Steve and I were going to a lecture on the fourth floor of a buiding. The corridors were around the exterior of the building, but there were no exterior walls or railings. The floors were very slippery, and sloped toward the outside. The elevator was also outside, and there was a gap between the elevator and the corridor floor, so we had to jump across that gap. We were both very cautious about that.

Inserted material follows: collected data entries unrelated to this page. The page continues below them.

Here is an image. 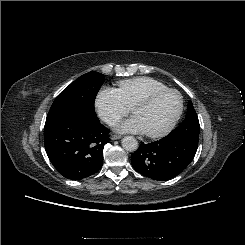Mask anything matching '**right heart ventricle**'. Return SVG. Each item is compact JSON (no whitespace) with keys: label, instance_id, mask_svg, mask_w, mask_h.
<instances>
[{"label":"right heart ventricle","instance_id":"obj_1","mask_svg":"<svg viewBox=\"0 0 245 245\" xmlns=\"http://www.w3.org/2000/svg\"><path fill=\"white\" fill-rule=\"evenodd\" d=\"M167 89V86L151 77H134L121 80L117 83V92L127 106L139 97L154 91Z\"/></svg>","mask_w":245,"mask_h":245}]
</instances>
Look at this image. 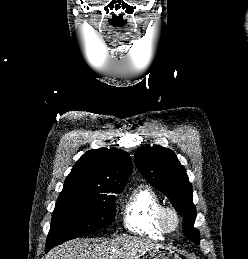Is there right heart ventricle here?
I'll return each instance as SVG.
<instances>
[{"label":"right heart ventricle","mask_w":248,"mask_h":259,"mask_svg":"<svg viewBox=\"0 0 248 259\" xmlns=\"http://www.w3.org/2000/svg\"><path fill=\"white\" fill-rule=\"evenodd\" d=\"M163 202L149 186L140 185L132 191L124 205V225L133 232L152 238H162L167 233L160 224L159 214Z\"/></svg>","instance_id":"1"}]
</instances>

Steve got a new job at a startup company, and I didn’t see him very much for a while. As it happened, the next time I saw him we were both going back to the same building. I was still extremely cautious, but Steve was not, which surprised me.
Several other things happened that made it clear that Steve was no longer at all concerned with heights. I asked him why, and he said that he’d tell me as long as I didn’t tell anyone else. I agreed, and he explained that his employer had developed an antigravity device. One of the versions of the device was implantable in the human body, and he had one of those. He demonstrated that he could step off of the ledge, and just stand in mid-air.
Eventually he introduced me to some of his coworkers and the founder of the company. They showed me a model designed for passenger cars and small trucks, and let me fly it around a test area.
I wanted the implanted device, but they had stopped making them because their legal department had decided that they had too much potential legal liability. The device was under conscious control, but would also intervene to prevent accidents. For instance, if Steve had fallen off of the building without consciously controlling the device, he would have fallen, but at a reduced rate such that he was unlikely to be harmed. But the device couldn’t always prevent injury, and the lawyers were worried that people with the implant would think they were invulnerable, do stupid things, get injured or killed, and they or their heirs would sue the company.